In spite of another strong quarterly update and finishing out 2019 strong, shares of Veeva Networks (NYSE:VEEV) haven't been able to gain positive traction since last summer. Still off all-time highs by nearly 20% and putting up double-digit growth along the way, what we have here is a serious correction in a solid healthcare technology firm.  

Granted, the stock was on a tear through the first half of 2019, so a breather was due. However, with the initial peek into 2020 showing more of the same business performance ahead, now looks like a good time to add to positions.

A doctor in a lab coat holding a stethoscope up to an illustrated icon of a person.

Image source: Getty Images.

Subscriptions are where it's at

Veeva's revenue increased 28% last fiscal year to $1.1 billion, including a 34% increase during the fourth quarter. The final period of the year got a boost from the two acquisitions (Crossix and Physicians World, more on that in a moment) made during the last few months of the year.  

Fueling Veeva's results was the addition of 142 clients (up to 861 at year-end) and subscription revenue retention rate of 121% -- implying that existing clients increased spending an average of 21% during fiscal 2020. At just over 80% of total sales, it's these recurring revenue cloud-based software services aimed at life science industries (biotech, pharmaceutical, and a growing list of related companies) that are doing the real heavy lifting for the top and bottom line.  

Fiscal Year

Subscription Revenue

YOY % Growth

Gross Profit Margin

2017

$434 million

37%

78.3%

2018

$554 million

28%

80.1%

2019

$694 million

24%

83.2%

2020

$896 million

29%

84.8%

YOY = year over year. Data source: Veeva Systems.

Expanding into adjacent markets

Veeva's cloud-based software platform has plenty of fuel left in the tank. New markets adjacent to life sciences are being entered (like chemicals and cosmetics, and healthcare where Crossix will help Veeva customers manage patient data and marketing), and new services aimed at assisting existing customers are also being started.

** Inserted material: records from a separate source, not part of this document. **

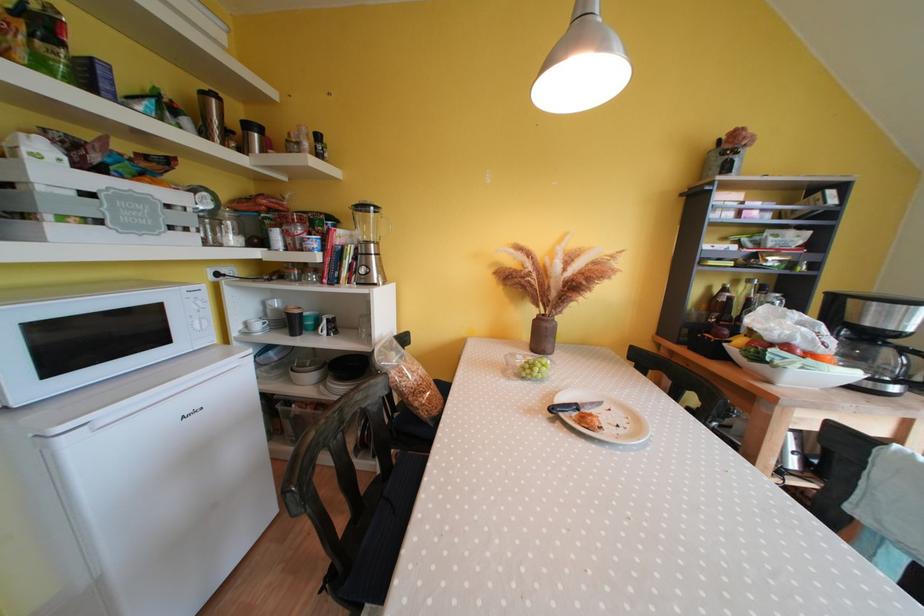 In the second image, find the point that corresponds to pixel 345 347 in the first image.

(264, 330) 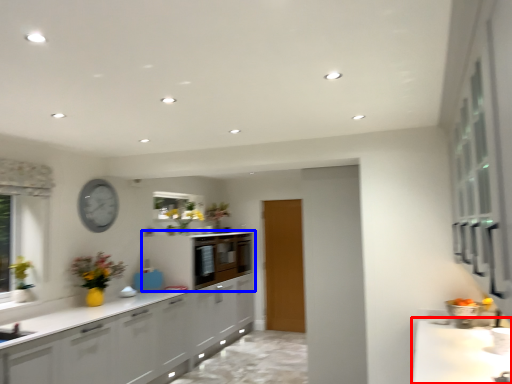 Question: Which object is closer to the camera taking this photo, countertop (highlighted by a red box) or cabinetry (highlighted by a blue box)?

Choices:
 (A) countertop
 (B) cabinetry

Answer: (A) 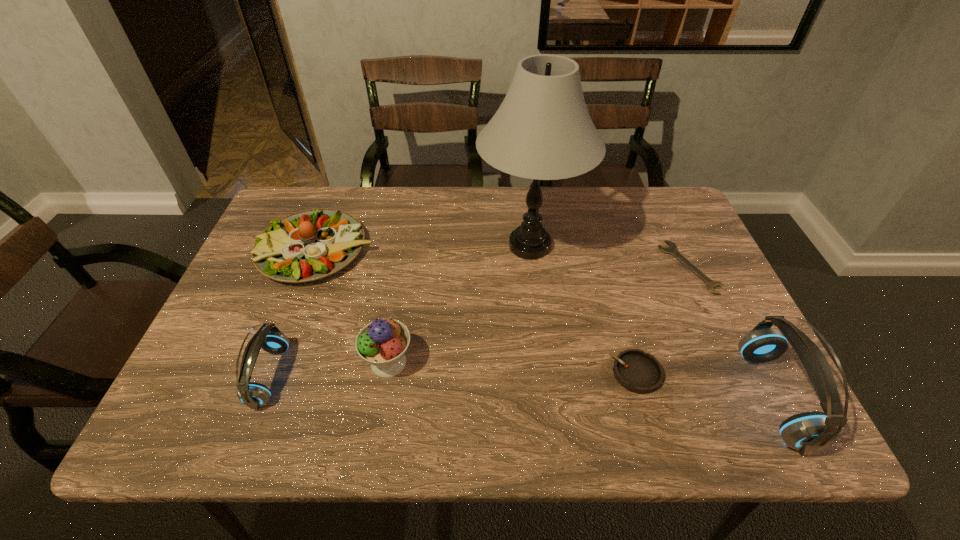 This screenshot has width=960, height=540. Find the location of `headset located at the right edge`. headset located at the right edge is located at coordinates (810, 432).

You are a GUI agent. You are given a task and a screenshot of the screen. Output one action in this format:
    pyautogui.click(x=<x>, y=<y>)
    Task: Click on the wrench that is at the right edge
    
    Given the screenshot: What is the action you would take?
    pyautogui.click(x=672, y=249)

Image resolution: width=960 pixels, height=540 pixels. In order to click on object at the far left corner in this screenshot , I will do `click(312, 244)`.

Locate an element on the screen. object that is positioned at the near left corner is located at coordinates (252, 394).

The image size is (960, 540). I want to click on object located at the near right corner, so click(810, 432).

At what (x,y) coordinates should I click in order to perform the action: click on blank space at the far edge of the desktop. Please return your answer as a coordinate pair (x, y). Looking at the image, I should click on (398, 228).

At what (x,y) coordinates should I click in order to perform the action: click on free region at the near edge of the desktop. Please return your answer as a coordinate pair (x, y). This screenshot has height=540, width=960. Looking at the image, I should click on (554, 367).

At what (x,y) coordinates should I click in order to perform the action: click on vacant region at the left edge of the desktop. Please return your answer as a coordinate pair (x, y). The width and height of the screenshot is (960, 540). Looking at the image, I should click on tap(225, 344).

The width and height of the screenshot is (960, 540). I want to click on vacant space at the right edge, so click(x=658, y=271).

I want to click on free point at the far left corner, so click(322, 189).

CEO Peter Gassner explained the company's strategy going forward on the last earnings call:

We accelerated our pace of innovation in established and new markets and we made a potentially transformative acquisition with the addition of Crossix. We've refined our operating model for driving innovation in existing markets while also creating new agile start-ups within Veeva. This gives our start-ups, like CDMS (clinical data management) and Safety, the autonomy to be laser focused on new markets, while our core teams remain dedicated to transformation in their areas like in CRM (customer relationship management) for example, where we are embedding AI in ways that will fundamentally advance the industry.  

There's a lot going on at Veeva, and management sees a clear path to reaching $3 billion in annual revenue in 2025. Given its momentum, this is one of the best stocks there is for the healthcare and related industries. But there's a caveat: Shares remain at a high price. The stock is currently trading for 52.7 times trailing 12-month free cash flow (what's left after basic operating and capital expenses are paid), and about 57.6 times 12-month forward expected adjusted earnings. Put another way, even after the stock correction, this is a premium-priced company.

For the kind of consistent growth numbers and high profit margins Veeva has been putting up, though, a premium goes with the territory. For investors looking years down the road, now looks like a decent time to add a few shares to the portfolio -- and expect to add more later on when the inevitable bumps in the road show up again.